What you should do
Could you restate the whole listing below word for word, minus the pictures?

Dataset content

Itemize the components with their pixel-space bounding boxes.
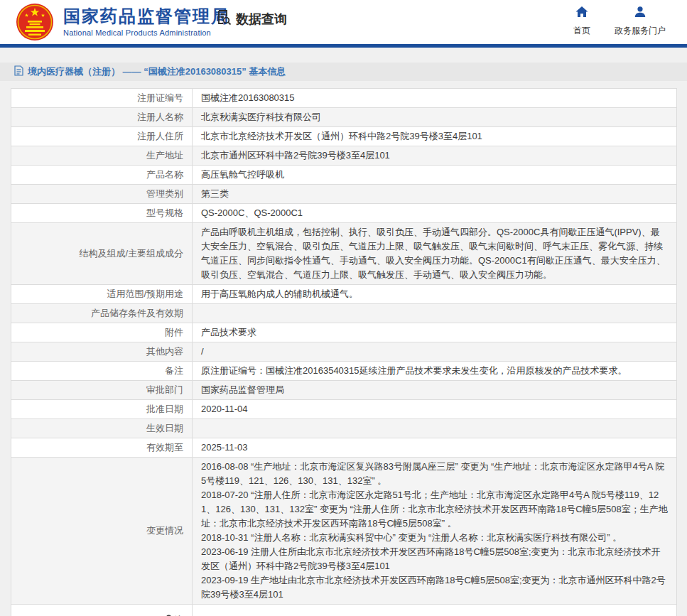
nav-portal-label: 政务服务门户 — [615, 25, 666, 37]
row-label: 产品储存条件及有效期 — [11, 304, 193, 323]
row-production-address: 生产地址 北京市通州区环科中路2号院39号楼3至4层101 — [11, 146, 677, 166]
row-effective-date: 生效日期 — [11, 419, 677, 438]
row-label: 注册人住所 — [11, 127, 193, 146]
row-value: 2020-11-04 — [193, 400, 677, 419]
row-structure-composition: 结构及组成/主要组成成分 产品由呼吸机主机组成，包括控制、执行、吸引负压、手动通… — [11, 223, 677, 285]
home-icon — [575, 5, 589, 22]
row-value: 原注册证编号：国械注准20163540315延续注册产品技术要求未发生变化，沿用… — [193, 362, 677, 381]
document-icon — [14, 65, 28, 78]
row-value: 用于高压氧舱内成人的辅助机械通气。 — [193, 285, 677, 304]
nav-home-label: 首页 — [573, 25, 590, 37]
row-approval-date: 批准日期 2020-11-04 — [11, 400, 677, 419]
registration-info-table: 注册证编号 国械注准20163080315 注册人名称 北京秋满实医疗科技有限公… — [11, 88, 677, 616]
row-label: 其他内容 — [11, 342, 193, 362]
row-value: QS-2000C、QS-2000C1 — [193, 204, 677, 223]
top-nav: 首页 政务服务门户 — [573, 5, 666, 37]
row-value: 国家药品监督管理局 — [193, 381, 677, 400]
row-other-content: 其他内容 / — [11, 342, 677, 362]
page-title: 境内医疗器械（注册） —— “国械注准20163080315” 基本信息 — [28, 65, 286, 78]
row-label: 生产地址 — [11, 146, 193, 166]
row-label: 型号规格 — [11, 204, 193, 223]
row-remarks: 备注 原注册证编号：国械注准20163540315延续注册产品技术要求未发生变化… — [11, 362, 677, 381]
row-label: 注册人名称 — [11, 108, 193, 127]
row-value: 产品由呼吸机主机组成，包括控制、执行、吸引负压、手动通气四部分。QS-2000C… — [193, 223, 677, 285]
row-value: 2016-08-08 “生产地址：北京市海淀区复兴路83号附属A座三层” 变更为… — [193, 458, 677, 605]
row-attachment: 附件 产品技术要求 — [11, 323, 677, 342]
row-management-class: 管理类别 第三类 — [11, 185, 677, 204]
row-value: 2025-11-03 — [193, 438, 677, 458]
row-label: 管理类别 — [11, 185, 193, 204]
data-query-heading: 数据查询 — [215, 9, 287, 29]
row-value: 北京秋满实医疗科技有限公司 — [193, 108, 677, 127]
row-value: 北京市北京经济技术开发区（通州）环科中路2号院39号楼3至4层101 — [193, 127, 677, 146]
row-value: 北京市通州区环科中路2号院39号楼3至4层101 — [193, 146, 677, 166]
row-value: / — [193, 342, 677, 362]
nav-home[interactable]: 首页 — [573, 5, 590, 37]
header-divider-bar — [0, 44, 687, 48]
user-icon — [633, 5, 647, 22]
row-label: 附件 — [11, 323, 193, 342]
row-registrant-address: 注册人住所 北京市北京经济技术开发区（通州）环科中路2号院39号楼3至4层101 — [11, 127, 677, 146]
row-change-history: 变更情况 2016-08-08 “生产地址：北京市海淀区复兴路83号附属A座三层… — [11, 458, 677, 605]
row-label: 注册证编号 — [11, 89, 193, 108]
row-value: 第三类 — [193, 185, 677, 204]
site-header: 国家药品监督管理局 National Medical Products Admi… — [0, 0, 687, 44]
row-value: 国械注准20163080315 — [193, 89, 677, 108]
row-product-name: 产品名称 高压氧舱气控呼吸机 — [11, 166, 677, 185]
org-title-en: National Medical Products Administration — [63, 28, 229, 37]
row-storage-validity: 产品储存条件及有效期 — [11, 304, 677, 323]
nav-portal[interactable]: 政务服务门户 — [615, 5, 666, 37]
row-value — [193, 419, 677, 438]
row-label: 备注 — [11, 362, 193, 381]
row-label: 审批部门 — [11, 381, 193, 400]
row-label: 适用范围/预期用途 — [11, 285, 193, 304]
brand: 国家药品监督管理局 National Medical Products Admi… — [16, 3, 229, 44]
row-approval-department: 审批部门 国家药品监督管理局 — [11, 381, 677, 400]
row-label: 产品名称 — [11, 166, 193, 185]
row-label: 批准日期 — [11, 400, 193, 419]
row-label: 生效日期 — [11, 419, 193, 438]
document-search-icon — [215, 9, 236, 29]
row-model-spec: 型号规格 QS-2000C、QS-2000C1 — [11, 204, 677, 223]
row-intended-use: 适用范围/预期用途 用于高压氧舱内成人的辅助机械通气。 — [11, 285, 677, 304]
row-label: 结构及组成/主要组成成分 — [11, 223, 193, 285]
row-value: 高压氧舱气控呼吸机 — [193, 166, 677, 185]
row-registrant-name: 注册人名称 北京秋满实医疗科技有限公司 — [11, 108, 677, 127]
row-cert-number: 注册证编号 国械注准20163080315 — [11, 89, 677, 108]
row-label: 注 — [11, 605, 193, 616]
row-value: 产品技术要求 — [193, 323, 677, 342]
registration-info-table-wrap: 注册证编号 国械注准20163080315 注册人名称 北京秋满实医疗科技有限公… — [11, 88, 677, 616]
page-title-bar: 境内医疗器械（注册） —— “国械注准20163080315” 基本信息 — [0, 63, 687, 81]
org-title-cn: 国家药品监督管理局 — [63, 7, 229, 26]
row-label: 变更情况 — [11, 458, 193, 605]
row-valid-until: 有效期至 2025-11-03 — [11, 438, 677, 458]
national-emblem-icon — [16, 3, 54, 44]
row-label: 有效期至 — [11, 438, 193, 458]
row-note: 注 详情 — [11, 605, 677, 616]
row-value: 详情 — [193, 605, 677, 616]
row-value — [193, 304, 677, 323]
data-query-label: 数据查询 — [236, 11, 287, 28]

Exercise result
Itemize the components with their pixel-space bounding boxes.
nav-portal-label: 政务服务门户 — [615, 25, 666, 37]
row-label: 产品储存条件及有效期 — [11, 304, 193, 323]
row-production-address: 生产地址 北京市通州区环科中路2号院39号楼3至4层101 — [11, 146, 677, 166]
row-effective-date: 生效日期 — [11, 419, 677, 438]
row-label: 注册人住所 — [11, 127, 193, 146]
row-value: 2020-11-04 — [193, 400, 677, 419]
row-structure-composition: 结构及组成/主要组成成分 产品由呼吸机主机组成，包括控制、执行、吸引负压、手动通… — [11, 223, 677, 285]
home-icon — [575, 5, 589, 22]
row-value: 原注册证编号：国械注准20163540315延续注册产品技术要求未发生变化，沿用… — [193, 362, 677, 381]
document-icon — [14, 65, 28, 78]
row-value: 用于高压氧舱内成人的辅助机械通气。 — [193, 285, 677, 304]
nav-home-label: 首页 — [573, 25, 590, 37]
row-approval-date: 批准日期 2020-11-04 — [11, 400, 677, 419]
registration-info-table: 注册证编号 国械注准20163080315 注册人名称 北京秋满实医疗科技有限公… — [11, 88, 677, 616]
row-label: 其他内容 — [11, 342, 193, 362]
row-value: QS-2000C、QS-2000C1 — [193, 204, 677, 223]
top-nav: 首页 政务服务门户 — [573, 5, 666, 37]
row-value: 国家药品监督管理局 — [193, 381, 677, 400]
row-other-content: 其他内容 / — [11, 342, 677, 362]
page-title: 境内医疗器械（注册） —— “国械注准20163080315” 基本信息 — [28, 65, 286, 78]
row-label: 生产地址 — [11, 146, 193, 166]
row-label: 型号规格 — [11, 204, 193, 223]
row-remarks: 备注 原注册证编号：国械注准20163540315延续注册产品技术要求未发生变化… — [11, 362, 677, 381]
row-label: 注册人名称 — [11, 108, 193, 127]
row-value: 产品由呼吸机主机组成，包括控制、执行、吸引负压、手动通气四部分。QS-2000C… — [193, 223, 677, 285]
row-value: 2016-08-08 “生产地址：北京市海淀区复兴路83号附属A座三层” 变更为… — [193, 458, 677, 605]
row-attachment: 附件 产品技术要求 — [11, 323, 677, 342]
row-management-class: 管理类别 第三类 — [11, 185, 677, 204]
row-value: 2025-11-03 — [193, 438, 677, 458]
row-label: 管理类别 — [11, 185, 193, 204]
data-query-heading: 数据查询 — [215, 9, 287, 29]
row-value: 北京秋满实医疗科技有限公司 — [193, 108, 677, 127]
row-value: 北京市北京经济技术开发区（通州）环科中路2号院39号楼3至4层101 — [193, 127, 677, 146]
row-value: 北京市通州区环科中路2号院39号楼3至4层101 — [193, 146, 677, 166]
row-value: / — [193, 342, 677, 362]
nav-home[interactable]: 首页 — [573, 5, 590, 37]
header-divider-bar — [0, 44, 687, 48]
user-icon — [633, 5, 647, 22]
row-label: 附件 — [11, 323, 193, 342]
row-registrant-address: 注册人住所 北京市北京经济技术开发区（通州）环科中路2号院39号楼3至4层101 — [11, 127, 677, 146]
row-change-history: 变更情况 2016-08-08 “生产地址：北京市海淀区复兴路83号附属A座三层… — [11, 458, 677, 605]
row-label: 注册证编号 — [11, 89, 193, 108]
row-value: 第三类 — [193, 185, 677, 204]
site-header: 国家药品监督管理局 National Medical Products Admi… — [0, 0, 687, 44]
row-value: 国械注准20163080315 — [193, 89, 677, 108]
row-product-name: 产品名称 高压氧舱气控呼吸机 — [11, 166, 677, 185]
org-title-en: National Medical Products Administration — [63, 28, 229, 37]
row-storage-validity: 产品储存条件及有效期 — [11, 304, 677, 323]
nav-portal[interactable]: 政务服务门户 — [615, 5, 666, 37]
row-value — [193, 419, 677, 438]
row-label: 备注 — [11, 362, 193, 381]
row-label: 审批部门 — [11, 381, 193, 400]
row-label: 适用范围/预期用途 — [11, 285, 193, 304]
brand: 国家药品监督管理局 National Medical Products Admi… — [16, 3, 229, 44]
row-approval-department: 审批部门 国家药品监督管理局 — [11, 381, 677, 400]
row-label: 产品名称 — [11, 166, 193, 185]
row-label: 批准日期 — [11, 400, 193, 419]
row-label: 生效日期 — [11, 419, 193, 438]
document-search-icon — [215, 9, 236, 29]
row-model-spec: 型号规格 QS-2000C、QS-2000C1 — [11, 204, 677, 223]
row-intended-use: 适用范围/预期用途 用于高压氧舱内成人的辅助机械通气。 — [11, 285, 677, 304]
row-label: 结构及组成/主要组成成分 — [11, 223, 193, 285]
row-value: 高压氧舱气控呼吸机 — [193, 166, 677, 185]
row-registrant-name: 注册人名称 北京秋满实医疗科技有限公司 — [11, 108, 677, 127]
row-cert-number: 注册证编号 国械注准20163080315 — [11, 89, 677, 108]
row-label: 注 — [11, 605, 193, 616]
row-value: 产品技术要求 — [193, 323, 677, 342]
registration-info-table-wrap: 注册证编号 国械注准20163080315 注册人名称 北京秋满实医疗科技有限公… — [11, 88, 677, 616]
page-title-bar: 境内医疗器械（注册） —— “国械注准20163080315” 基本信息 — [0, 63, 687, 81]
org-title-cn: 国家药品监督管理局 — [63, 7, 229, 26]
row-label: 变更情况 — [11, 458, 193, 605]
row-valid-until: 有效期至 2025-11-03 — [11, 438, 677, 458]
national-emblem-icon — [16, 3, 54, 44]
row-label: 有效期至 — [11, 438, 193, 458]
row-note: 注 详情 — [11, 605, 677, 616]
row-value: 详情 — [193, 605, 677, 616]
row-value — [193, 304, 677, 323]
data-query-label: 数据查询 — [236, 11, 287, 28]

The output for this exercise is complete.